Klf4 reduced SMC proliferation. A, SMCs were isolated from the thoracic aorta of Klf4^loxP/loxP mice. Cells were infected with adenovirus-expressing Cre recombinase or empty adenovirus and designated as Klf4-null SMCs and control SMCs, respectively. Recombination of the Klf4^loxP alleles was confirmed by PCR. B and C, Cell numbers were counted in control SMCs (B) and Klf4-null SMCs (C). Cells were uninfected or infected with adenovirus expressing Klf4 (Ad/Klf4) or control (Ad/CMV) 1 day after plating (arrows). *P<0.05 compared with uninfected cells (n=4). D, BrdUrd-incorporation assays were performed in mouse SMCs infected with adenovi-rus expressing Klf4 (Ad/Klf4) or control (Ad/CMV). *P<0.05 compared with Ad/CMV-infected SMCs (n=3).

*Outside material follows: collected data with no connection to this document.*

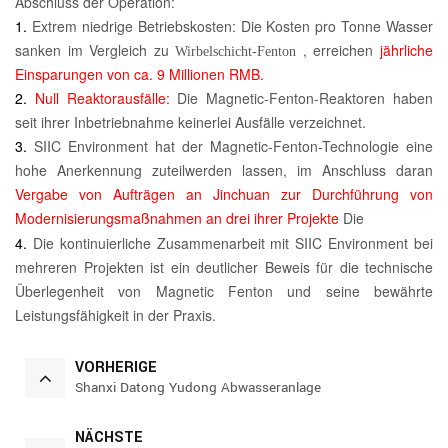
Abschluss der Operation:
1.
Extrem niedrige Betriebskosten: Die Kosten pro Tonne Wasser
sanken im Vergleich zu
, erreichen
jährliche
Wirbelschicht-Fenton
Einsparungen von ca. 9 Millionen RMB.
2.
Null Reaktorausfälle:
Die Magnetic-Fenton-Reaktoren haben
seit ihrer Inbetriebnahme keinerlei Ausfälle verzeichnet.
3.
SIIC Environment hat der Magnetic-Fenton-Technologie eine
hohe Anerkennung zuteilwerden lassen, im Anschluss daran
Vergabe von Aufträgen an Jinchuan zur Durchführung von
Modernisierungsmaßnahmen an drei ihrer Projekte
Die
4.
Die kontinuierliche Zusammenarbeit mit SIIC Environment bei
mehreren Projekten ist ein deutlicher Beweis für die technische
Überlegenheit von Magnetic Fenton und seine bewährte
Leistungsfähigkeit in der Praxis.
VORHERIGE
Shanxi Datong Yudong Abwasseranlage
NÄCHSTE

E, Left, Mouse SMCs were transfected with FLAG-tagged Klf4 expression plasmid and stained with anti-FLAG antibody. Right, Magnified image of DAPI nuclear staining from the surrounded region in the left image. F, Mouse SMCs were uninfected or infected with adenovirus expressing Klf4 (Ad/Klf4) or control (Ad/CMV), and expression of caspase 3, Bax, Puma, and GAPDH was examined by Western blotting (caspase 3: 35 kDa; cleaved caspase 3: 17 and 19 kDa).

Figure 6

Klf4-induced growth suppression of SMCs was dependent on p21^WAF1/Cip1. A, p21^WAF1/Cip1 staining was performed in the carotid arteries of Klf4 KO and control mice at days 3, 7, 14, and 21 after injury. Representative pictures at day 7 are shown. The ratio of p21^WAF1/Cip1-positive cells in the media was calculated (n=4 to 6). Ct indicates control; KO, Klf4 KO; Un, uninjured; Inj, injured. Bar: 50 μm. *P<0.05 compared with uninjured arteries, #P<0.05 compared with the arteries in corresponding control mice. B, Expression of Klf4, p53, p21^WAF1/Cip1, and GAPDH was examined by Western blotting in cultured mouse SMCs that were uninfected or infected with adenovirus expressing Klf4 (Ad/Klf4) or empty virus (Ad/CMV). *P<0.05 compared with control (n=3). C, Cell numbers were counted in cultured p21^WAF1/Cip1 KO SMCs (n=4). Cells were uninfected or infected with adenovirus expressing Klf4 (Ad/Klf4) or control (Ad/CMV) 1 day after plating (arrows).

Figure 7

Klf4 induced p21^WAF1/Cip1 expression in concert with p53. A, Klf4 expression plasmid was cotransfected into rat aortic SMCs with the wild-type p21^WAF1/Cip1 promoter/enhancer–luciferase construct or its mutants, and luciferase activity was measured (n=3). B, Rat aortic SMCs were transfected with siRNA duplex for p53 or EGFP and infected with adenovirus expressing Klf4 (Ad/Klf4) or empty adenovirus (Ad/CMV). Expression of Klf4, p53, p21^WAF1/Cip1, and GAPDH was examined by Western blotting. *P<0.05 compared with control (n=3). C, Association of Klf4 and p53 with the proximal and the distal regions of the p21^WAF1/Cip1 promoter/enhancer was determined by ChIP assays in mouse cultured SMCs infected with adenovirus expressing Klf4 (Ad/Klf4) or empty adenovirus (Ad/CMV). *P<0.05 compared with Ad/CMV-infected SMCs (n=3). D, Association of Klf4 and p53 with the proximal and the distal regions of the p21^WAF1/Cip1 promoter/enhancer was determined by in vivo ChIP assays in carotid arteries of wild-type mice at day 3 after injury. Un indicates uninjured; Inj, injured. *P<0.05 compared with uninjured arteries (n=2).